* Task to carry out *
Report each line of the records below that holds the word "trứng".

* Supplied records *
+++++
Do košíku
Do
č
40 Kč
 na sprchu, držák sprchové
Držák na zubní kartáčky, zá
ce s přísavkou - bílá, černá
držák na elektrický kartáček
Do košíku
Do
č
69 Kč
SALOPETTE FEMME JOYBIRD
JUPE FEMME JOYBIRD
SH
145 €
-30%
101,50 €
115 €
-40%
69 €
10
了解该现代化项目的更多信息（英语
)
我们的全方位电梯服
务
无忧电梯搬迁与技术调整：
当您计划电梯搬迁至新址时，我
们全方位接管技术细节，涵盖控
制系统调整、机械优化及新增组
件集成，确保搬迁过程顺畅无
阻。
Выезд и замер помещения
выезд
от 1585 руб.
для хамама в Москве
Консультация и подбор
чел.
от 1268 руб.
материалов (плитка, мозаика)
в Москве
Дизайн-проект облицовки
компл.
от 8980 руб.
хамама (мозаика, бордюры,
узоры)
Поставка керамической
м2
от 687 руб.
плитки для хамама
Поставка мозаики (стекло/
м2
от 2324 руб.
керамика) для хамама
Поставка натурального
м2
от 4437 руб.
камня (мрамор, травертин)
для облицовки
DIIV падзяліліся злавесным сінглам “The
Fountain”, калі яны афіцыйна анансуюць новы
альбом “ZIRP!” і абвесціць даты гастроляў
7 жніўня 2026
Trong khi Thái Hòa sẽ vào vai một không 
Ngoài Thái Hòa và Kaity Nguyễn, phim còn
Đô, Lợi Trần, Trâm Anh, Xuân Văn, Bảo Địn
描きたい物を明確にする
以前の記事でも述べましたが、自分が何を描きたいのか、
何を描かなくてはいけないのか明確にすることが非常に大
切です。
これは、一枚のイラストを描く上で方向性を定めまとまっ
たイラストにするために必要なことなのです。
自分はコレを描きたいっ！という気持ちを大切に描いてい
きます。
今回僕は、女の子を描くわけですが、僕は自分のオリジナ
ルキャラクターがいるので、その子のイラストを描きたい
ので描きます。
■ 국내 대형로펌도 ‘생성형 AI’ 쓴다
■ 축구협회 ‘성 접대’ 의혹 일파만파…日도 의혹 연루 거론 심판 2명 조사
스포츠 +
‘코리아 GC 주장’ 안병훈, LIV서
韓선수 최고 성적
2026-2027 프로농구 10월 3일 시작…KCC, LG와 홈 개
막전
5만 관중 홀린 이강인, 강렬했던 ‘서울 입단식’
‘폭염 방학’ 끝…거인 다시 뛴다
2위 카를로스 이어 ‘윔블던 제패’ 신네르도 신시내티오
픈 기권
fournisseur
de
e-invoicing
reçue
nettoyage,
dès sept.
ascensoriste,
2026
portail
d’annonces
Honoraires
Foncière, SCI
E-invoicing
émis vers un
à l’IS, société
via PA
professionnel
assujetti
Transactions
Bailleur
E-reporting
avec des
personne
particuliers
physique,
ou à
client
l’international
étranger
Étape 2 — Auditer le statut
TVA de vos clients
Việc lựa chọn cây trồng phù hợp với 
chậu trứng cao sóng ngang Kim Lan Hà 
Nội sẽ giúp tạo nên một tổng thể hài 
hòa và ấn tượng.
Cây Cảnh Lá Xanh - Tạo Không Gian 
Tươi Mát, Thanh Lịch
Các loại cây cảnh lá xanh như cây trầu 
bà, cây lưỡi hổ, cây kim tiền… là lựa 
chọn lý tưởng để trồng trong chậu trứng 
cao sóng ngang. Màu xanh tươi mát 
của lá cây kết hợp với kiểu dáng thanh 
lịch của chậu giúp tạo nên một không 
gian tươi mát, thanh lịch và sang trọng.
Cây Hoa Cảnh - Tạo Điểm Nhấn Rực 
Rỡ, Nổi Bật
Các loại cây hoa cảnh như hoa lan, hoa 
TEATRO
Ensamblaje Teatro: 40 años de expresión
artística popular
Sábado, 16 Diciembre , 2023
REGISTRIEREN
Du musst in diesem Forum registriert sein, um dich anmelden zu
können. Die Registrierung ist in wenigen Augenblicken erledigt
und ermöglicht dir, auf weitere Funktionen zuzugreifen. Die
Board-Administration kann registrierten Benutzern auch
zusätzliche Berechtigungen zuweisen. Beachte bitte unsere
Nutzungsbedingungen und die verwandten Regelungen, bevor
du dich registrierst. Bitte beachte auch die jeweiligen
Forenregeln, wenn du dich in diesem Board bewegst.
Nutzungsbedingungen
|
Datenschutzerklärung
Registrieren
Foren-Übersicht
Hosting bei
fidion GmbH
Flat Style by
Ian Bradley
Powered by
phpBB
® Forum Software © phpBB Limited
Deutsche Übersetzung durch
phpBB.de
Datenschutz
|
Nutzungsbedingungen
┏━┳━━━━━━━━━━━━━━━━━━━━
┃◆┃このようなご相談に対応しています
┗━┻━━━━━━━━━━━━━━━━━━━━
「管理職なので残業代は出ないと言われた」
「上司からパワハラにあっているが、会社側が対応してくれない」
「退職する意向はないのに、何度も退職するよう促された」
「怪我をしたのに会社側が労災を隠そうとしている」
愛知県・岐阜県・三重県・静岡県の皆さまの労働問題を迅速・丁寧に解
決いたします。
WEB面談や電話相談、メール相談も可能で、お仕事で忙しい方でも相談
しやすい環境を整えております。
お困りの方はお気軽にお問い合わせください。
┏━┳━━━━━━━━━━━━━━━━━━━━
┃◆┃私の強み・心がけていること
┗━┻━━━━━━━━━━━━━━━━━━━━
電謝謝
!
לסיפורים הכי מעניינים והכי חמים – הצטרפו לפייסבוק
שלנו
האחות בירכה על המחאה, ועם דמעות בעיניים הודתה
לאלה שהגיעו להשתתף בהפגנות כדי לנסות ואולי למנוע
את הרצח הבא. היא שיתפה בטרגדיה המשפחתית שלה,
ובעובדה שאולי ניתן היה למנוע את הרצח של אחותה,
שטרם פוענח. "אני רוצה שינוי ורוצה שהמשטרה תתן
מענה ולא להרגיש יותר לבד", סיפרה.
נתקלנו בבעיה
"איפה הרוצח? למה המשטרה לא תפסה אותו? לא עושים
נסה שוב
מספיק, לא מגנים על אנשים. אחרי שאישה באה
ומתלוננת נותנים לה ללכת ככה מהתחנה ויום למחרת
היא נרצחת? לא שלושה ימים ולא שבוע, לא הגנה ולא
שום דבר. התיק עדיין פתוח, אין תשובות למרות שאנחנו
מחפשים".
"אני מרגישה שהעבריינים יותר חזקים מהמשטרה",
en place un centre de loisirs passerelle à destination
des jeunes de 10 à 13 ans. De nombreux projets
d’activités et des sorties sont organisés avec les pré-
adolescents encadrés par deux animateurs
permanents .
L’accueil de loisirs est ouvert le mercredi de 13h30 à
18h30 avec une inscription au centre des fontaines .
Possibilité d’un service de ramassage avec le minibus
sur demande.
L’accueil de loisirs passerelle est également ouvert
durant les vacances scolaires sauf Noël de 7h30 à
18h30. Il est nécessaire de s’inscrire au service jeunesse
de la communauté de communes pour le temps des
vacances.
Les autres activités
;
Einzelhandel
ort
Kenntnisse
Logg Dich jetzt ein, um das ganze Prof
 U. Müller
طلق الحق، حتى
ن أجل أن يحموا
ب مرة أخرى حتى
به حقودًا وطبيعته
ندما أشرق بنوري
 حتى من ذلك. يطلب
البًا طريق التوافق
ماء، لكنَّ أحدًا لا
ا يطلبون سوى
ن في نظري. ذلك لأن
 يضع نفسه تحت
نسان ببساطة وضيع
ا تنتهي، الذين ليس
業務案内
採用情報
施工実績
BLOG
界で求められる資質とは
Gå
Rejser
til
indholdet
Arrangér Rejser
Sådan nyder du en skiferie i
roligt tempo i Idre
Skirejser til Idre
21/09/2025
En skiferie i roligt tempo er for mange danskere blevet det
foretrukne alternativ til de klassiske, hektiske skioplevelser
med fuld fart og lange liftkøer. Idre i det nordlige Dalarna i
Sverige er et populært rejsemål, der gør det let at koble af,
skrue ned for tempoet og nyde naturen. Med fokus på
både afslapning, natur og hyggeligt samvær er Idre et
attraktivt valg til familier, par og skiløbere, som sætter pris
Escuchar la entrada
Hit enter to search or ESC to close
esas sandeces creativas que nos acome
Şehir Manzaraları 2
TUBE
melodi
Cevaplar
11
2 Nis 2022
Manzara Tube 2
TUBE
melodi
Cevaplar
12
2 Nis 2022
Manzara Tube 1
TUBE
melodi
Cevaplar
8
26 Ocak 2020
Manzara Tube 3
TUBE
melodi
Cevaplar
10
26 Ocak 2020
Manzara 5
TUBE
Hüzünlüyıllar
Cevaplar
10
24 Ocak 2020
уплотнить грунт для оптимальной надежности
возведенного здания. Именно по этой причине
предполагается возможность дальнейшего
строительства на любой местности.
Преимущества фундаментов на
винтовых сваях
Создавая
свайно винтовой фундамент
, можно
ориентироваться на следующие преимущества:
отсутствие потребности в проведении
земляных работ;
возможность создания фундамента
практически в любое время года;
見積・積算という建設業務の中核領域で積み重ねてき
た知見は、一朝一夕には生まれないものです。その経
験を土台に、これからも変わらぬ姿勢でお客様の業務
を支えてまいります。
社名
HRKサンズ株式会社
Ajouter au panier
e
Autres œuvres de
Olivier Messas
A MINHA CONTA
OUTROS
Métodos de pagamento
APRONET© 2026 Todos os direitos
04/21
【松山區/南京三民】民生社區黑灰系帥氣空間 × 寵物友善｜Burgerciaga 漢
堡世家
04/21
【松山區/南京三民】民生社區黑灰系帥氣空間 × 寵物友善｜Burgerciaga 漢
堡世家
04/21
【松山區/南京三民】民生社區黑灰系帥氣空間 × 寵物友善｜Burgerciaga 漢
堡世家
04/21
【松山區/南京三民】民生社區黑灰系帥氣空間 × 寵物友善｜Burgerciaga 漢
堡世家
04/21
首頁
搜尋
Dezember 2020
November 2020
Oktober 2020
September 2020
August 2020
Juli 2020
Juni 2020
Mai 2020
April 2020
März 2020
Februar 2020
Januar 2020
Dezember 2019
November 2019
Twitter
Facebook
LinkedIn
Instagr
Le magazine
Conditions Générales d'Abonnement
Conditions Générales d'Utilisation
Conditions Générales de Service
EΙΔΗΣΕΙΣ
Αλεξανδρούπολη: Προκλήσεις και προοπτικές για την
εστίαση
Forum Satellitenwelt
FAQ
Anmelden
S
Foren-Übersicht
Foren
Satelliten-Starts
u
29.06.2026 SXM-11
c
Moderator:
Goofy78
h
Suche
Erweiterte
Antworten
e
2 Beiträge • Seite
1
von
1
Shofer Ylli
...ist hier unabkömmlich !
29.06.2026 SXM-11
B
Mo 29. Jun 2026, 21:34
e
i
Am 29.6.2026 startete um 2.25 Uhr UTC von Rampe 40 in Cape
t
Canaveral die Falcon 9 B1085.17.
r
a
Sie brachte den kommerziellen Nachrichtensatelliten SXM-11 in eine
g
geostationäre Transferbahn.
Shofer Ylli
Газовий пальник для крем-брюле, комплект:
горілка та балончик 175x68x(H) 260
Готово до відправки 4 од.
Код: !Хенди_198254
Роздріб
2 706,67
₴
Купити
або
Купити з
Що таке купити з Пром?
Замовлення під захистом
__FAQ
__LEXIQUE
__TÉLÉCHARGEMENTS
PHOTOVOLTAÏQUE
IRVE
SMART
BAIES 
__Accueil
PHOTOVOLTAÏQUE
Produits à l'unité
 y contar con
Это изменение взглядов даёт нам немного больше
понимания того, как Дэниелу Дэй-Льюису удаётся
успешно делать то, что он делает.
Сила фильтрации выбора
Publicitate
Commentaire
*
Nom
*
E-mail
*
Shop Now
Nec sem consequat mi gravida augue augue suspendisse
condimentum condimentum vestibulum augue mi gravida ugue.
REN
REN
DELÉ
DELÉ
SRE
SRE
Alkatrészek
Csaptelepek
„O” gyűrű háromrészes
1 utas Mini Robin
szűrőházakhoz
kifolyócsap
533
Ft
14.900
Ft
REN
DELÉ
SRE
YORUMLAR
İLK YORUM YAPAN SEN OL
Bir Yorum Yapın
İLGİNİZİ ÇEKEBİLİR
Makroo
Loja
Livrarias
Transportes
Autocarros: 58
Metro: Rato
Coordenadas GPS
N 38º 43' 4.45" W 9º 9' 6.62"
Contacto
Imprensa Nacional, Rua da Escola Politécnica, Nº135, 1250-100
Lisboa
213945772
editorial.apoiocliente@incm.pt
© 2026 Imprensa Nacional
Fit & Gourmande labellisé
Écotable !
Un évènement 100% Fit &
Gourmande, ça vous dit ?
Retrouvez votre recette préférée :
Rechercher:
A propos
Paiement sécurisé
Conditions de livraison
+++++
* Solution to this problem *
chậu trứng cao sóng ngang Kim Lan Hà 
chọn lý tưởng để trồng trong chậu trứng 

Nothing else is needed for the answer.